From the above results we can see the **imputation strategies** performs slightly better normal **listwise deletion**. This is because :

- In list wise deletion we are **deleting rows** which contains null values which lwads to a smaller dataset and.A smaller dataset provides less information for the model to learn so model doesnt generalize to new unseen data

- In our data we are reomving values of potentially **young customers** in dataset D so a model trained on this data performs well on older customers but performs poorly when it encounters younger customers as it hasnt seen any data on them which means we potentially making a biased model 

- But imputation stratgies instead of removing the values they tried to retained the original data distribution by filling in missing values and model trained on this data will generally outperform he model that was trained on a smaller, biased dataset.
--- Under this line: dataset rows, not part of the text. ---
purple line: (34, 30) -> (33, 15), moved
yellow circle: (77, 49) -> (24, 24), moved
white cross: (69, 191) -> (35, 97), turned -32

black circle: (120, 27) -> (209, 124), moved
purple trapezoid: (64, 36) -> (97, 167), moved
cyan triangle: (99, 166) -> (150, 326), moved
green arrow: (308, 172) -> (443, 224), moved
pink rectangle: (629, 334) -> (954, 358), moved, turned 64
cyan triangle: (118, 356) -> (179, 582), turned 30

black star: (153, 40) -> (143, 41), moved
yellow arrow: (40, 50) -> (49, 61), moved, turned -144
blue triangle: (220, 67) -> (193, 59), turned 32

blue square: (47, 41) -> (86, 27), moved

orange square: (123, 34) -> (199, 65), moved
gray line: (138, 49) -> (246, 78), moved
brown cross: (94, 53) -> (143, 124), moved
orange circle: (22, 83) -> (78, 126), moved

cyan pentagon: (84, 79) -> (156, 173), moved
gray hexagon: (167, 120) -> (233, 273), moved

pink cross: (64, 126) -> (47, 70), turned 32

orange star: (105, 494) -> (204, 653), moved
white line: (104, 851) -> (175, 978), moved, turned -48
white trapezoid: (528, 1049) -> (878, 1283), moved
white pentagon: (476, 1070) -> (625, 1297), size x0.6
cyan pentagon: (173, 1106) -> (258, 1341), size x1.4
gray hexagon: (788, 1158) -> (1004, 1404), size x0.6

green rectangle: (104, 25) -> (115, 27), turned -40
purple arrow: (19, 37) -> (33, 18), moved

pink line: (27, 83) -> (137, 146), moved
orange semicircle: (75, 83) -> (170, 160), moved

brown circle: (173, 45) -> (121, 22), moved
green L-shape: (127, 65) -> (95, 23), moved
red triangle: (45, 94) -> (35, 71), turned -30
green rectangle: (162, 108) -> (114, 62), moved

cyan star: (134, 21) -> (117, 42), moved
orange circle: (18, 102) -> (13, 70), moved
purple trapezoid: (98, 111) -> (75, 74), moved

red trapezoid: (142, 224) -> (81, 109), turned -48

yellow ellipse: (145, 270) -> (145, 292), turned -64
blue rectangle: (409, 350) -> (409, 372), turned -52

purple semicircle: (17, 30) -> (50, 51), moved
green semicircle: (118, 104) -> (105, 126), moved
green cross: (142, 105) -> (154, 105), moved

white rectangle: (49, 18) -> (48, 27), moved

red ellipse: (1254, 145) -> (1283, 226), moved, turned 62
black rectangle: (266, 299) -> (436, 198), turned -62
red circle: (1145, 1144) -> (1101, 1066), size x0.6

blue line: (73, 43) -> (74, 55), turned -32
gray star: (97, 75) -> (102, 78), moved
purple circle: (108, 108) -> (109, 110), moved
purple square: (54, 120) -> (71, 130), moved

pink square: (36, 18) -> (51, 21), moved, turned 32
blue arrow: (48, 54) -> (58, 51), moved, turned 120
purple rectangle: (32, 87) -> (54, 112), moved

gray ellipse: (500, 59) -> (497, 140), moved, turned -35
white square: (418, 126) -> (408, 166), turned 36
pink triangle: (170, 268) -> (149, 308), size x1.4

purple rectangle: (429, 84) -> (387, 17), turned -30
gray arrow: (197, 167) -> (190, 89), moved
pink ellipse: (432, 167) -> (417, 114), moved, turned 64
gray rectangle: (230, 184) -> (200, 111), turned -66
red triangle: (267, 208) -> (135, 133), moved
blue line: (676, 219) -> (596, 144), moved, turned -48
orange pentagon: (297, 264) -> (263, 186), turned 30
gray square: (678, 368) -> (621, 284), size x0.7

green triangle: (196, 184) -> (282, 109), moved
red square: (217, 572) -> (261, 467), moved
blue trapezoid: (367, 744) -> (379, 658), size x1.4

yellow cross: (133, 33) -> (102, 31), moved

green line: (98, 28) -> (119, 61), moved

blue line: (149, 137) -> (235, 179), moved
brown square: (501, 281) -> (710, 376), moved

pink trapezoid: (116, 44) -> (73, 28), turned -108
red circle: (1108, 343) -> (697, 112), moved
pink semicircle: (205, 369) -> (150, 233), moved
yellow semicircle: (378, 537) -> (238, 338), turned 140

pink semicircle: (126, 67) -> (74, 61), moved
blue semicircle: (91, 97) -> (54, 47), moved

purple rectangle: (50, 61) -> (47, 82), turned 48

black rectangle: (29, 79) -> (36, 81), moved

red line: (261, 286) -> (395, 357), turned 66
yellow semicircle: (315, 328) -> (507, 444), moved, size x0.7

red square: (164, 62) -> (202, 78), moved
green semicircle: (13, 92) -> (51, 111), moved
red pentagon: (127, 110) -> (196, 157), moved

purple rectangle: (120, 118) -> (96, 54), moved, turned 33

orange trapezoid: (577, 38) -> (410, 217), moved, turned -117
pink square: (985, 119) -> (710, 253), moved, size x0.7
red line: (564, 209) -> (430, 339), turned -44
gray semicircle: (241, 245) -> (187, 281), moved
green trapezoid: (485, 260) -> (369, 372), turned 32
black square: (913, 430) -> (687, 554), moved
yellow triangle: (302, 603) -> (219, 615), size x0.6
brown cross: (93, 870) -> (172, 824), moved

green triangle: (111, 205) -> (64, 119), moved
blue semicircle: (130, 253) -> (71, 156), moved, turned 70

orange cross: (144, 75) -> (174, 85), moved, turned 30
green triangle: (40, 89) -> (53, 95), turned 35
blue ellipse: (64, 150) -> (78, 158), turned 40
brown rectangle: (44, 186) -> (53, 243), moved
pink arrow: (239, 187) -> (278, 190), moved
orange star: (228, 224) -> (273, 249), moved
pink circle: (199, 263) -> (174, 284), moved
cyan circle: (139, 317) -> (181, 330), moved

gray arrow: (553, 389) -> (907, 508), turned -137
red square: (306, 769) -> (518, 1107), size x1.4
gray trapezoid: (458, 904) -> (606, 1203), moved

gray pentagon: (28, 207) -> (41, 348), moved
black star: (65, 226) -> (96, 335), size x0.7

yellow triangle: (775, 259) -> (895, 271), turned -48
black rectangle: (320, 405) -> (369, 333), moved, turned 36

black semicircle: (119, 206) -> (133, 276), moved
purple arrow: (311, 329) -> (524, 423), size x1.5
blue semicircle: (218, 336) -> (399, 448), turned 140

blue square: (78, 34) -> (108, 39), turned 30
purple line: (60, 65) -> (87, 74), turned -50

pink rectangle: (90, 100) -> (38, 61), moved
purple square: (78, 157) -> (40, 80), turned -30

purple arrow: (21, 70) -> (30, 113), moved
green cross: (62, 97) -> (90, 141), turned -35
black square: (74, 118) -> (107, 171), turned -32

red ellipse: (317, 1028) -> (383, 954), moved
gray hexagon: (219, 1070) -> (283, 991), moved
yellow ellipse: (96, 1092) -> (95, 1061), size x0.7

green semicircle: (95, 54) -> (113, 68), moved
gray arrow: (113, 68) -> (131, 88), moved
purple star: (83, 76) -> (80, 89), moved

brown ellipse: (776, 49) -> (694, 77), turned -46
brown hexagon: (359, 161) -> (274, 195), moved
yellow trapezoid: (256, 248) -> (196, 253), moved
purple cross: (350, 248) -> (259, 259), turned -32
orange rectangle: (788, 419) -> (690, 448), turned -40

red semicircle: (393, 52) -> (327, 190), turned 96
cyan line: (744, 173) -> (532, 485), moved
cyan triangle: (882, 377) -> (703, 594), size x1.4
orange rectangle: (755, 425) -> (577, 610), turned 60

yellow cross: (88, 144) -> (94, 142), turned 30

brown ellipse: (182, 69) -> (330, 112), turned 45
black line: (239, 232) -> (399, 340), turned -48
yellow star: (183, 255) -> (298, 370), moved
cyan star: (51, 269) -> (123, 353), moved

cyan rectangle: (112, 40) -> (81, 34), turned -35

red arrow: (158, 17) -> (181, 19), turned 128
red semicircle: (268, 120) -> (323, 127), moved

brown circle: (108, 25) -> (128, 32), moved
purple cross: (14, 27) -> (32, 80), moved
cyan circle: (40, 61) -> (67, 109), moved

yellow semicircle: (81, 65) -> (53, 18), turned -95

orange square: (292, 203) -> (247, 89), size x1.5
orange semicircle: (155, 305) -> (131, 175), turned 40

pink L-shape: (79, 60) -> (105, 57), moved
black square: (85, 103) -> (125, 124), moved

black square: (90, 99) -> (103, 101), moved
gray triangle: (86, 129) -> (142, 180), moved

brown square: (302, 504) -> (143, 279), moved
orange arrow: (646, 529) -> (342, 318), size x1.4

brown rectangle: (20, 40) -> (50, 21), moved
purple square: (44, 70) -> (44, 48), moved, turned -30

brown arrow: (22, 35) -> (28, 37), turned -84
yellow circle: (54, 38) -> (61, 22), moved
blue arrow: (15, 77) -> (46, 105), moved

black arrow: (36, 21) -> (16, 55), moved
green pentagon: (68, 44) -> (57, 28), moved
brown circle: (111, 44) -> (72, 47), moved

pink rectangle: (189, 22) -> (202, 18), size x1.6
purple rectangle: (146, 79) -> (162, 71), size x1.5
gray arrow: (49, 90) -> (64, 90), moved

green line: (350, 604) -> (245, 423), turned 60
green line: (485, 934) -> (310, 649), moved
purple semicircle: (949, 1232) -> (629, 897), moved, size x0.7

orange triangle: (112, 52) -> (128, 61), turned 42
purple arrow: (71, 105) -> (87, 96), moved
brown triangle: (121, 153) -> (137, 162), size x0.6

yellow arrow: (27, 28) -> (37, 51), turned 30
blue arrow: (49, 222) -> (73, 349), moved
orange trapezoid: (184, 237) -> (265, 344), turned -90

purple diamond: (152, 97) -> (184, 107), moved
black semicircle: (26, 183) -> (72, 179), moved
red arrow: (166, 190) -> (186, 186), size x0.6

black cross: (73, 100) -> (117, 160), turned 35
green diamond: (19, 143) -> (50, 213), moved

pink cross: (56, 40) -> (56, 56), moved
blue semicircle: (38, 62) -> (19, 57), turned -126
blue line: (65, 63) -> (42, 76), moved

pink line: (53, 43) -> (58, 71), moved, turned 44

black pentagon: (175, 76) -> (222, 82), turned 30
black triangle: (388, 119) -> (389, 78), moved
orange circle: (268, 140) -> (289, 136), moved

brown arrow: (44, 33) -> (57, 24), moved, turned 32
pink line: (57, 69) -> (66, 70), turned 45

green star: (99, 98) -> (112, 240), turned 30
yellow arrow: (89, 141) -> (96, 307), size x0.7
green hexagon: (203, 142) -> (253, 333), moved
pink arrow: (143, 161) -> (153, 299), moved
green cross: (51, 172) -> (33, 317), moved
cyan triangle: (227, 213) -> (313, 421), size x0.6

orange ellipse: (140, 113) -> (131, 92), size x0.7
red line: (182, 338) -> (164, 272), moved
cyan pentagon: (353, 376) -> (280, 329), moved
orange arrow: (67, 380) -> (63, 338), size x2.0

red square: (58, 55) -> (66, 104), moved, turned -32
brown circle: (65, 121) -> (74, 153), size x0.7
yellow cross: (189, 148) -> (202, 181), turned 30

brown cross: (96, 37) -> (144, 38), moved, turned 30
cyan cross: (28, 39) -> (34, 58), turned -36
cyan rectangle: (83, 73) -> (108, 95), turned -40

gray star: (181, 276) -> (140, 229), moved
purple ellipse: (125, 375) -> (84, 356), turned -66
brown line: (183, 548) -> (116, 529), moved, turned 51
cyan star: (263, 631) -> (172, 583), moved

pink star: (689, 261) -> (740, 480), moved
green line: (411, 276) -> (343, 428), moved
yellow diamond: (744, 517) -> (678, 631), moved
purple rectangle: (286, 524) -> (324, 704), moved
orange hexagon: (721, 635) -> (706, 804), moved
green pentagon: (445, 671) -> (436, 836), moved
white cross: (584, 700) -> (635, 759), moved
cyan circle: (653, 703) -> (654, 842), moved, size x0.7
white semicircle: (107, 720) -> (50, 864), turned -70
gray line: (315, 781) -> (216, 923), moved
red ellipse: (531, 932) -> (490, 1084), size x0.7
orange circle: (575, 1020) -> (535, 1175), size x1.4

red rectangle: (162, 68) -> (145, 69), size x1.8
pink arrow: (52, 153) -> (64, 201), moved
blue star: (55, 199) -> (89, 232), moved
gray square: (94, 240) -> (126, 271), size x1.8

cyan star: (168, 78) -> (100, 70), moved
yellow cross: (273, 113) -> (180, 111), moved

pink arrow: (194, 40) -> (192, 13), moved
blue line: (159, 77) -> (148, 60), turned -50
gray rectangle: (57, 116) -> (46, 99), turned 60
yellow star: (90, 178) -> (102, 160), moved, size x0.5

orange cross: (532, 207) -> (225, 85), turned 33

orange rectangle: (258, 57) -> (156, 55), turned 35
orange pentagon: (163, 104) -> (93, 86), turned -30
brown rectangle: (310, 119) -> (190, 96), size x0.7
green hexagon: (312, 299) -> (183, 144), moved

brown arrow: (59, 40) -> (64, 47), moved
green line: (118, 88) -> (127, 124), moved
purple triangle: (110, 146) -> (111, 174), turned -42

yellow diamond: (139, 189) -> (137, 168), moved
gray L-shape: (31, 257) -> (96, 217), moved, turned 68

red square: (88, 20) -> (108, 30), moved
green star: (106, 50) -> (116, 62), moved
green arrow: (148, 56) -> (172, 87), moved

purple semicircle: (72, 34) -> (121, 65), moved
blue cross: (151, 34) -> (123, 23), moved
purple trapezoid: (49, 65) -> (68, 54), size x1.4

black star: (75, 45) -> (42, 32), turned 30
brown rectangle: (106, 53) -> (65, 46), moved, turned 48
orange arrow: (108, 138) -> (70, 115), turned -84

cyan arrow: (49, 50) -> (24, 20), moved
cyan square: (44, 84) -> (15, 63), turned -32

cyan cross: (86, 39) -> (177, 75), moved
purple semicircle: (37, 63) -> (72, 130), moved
- Hence **Model D** performs poorly when compared to A,B,C


#### Linear vs Non Linear Imputation 

- By observing the results ,Linear Regression Imputation (Model 2) performed the best.It slightly outperformed **Non-Linear Regression Imputation (Model 3)**.

- This suggest that relationship between **PAY_0** a(imputed feature) and other predictors is primarly **linear** which linear regression model is able capture effectively.

- On other hand **KNN** a non linear model may be couldnt able to find any significant non-linear patterns and its added complexity may have introduced noise leading to a slightly lower score.


#### Best Strategy For Handling Missing Data

- In this scenario **Linear Regression Imputation (Model 2)** is recommended as the best strategy.

- Althought it has low accuracy compared to **Model 4** Its high **Recall** and **F1 score** which helps to detect positive cases more effectively which is more important in this case.

- Linear imputation preserves data distribution while capturing the main linear relationships between features, avoiding the bias introduced by listwise deletion or the noise sometimes added by non-linear methods. 

- Hence Linear Regression Imputation is best for this dataset.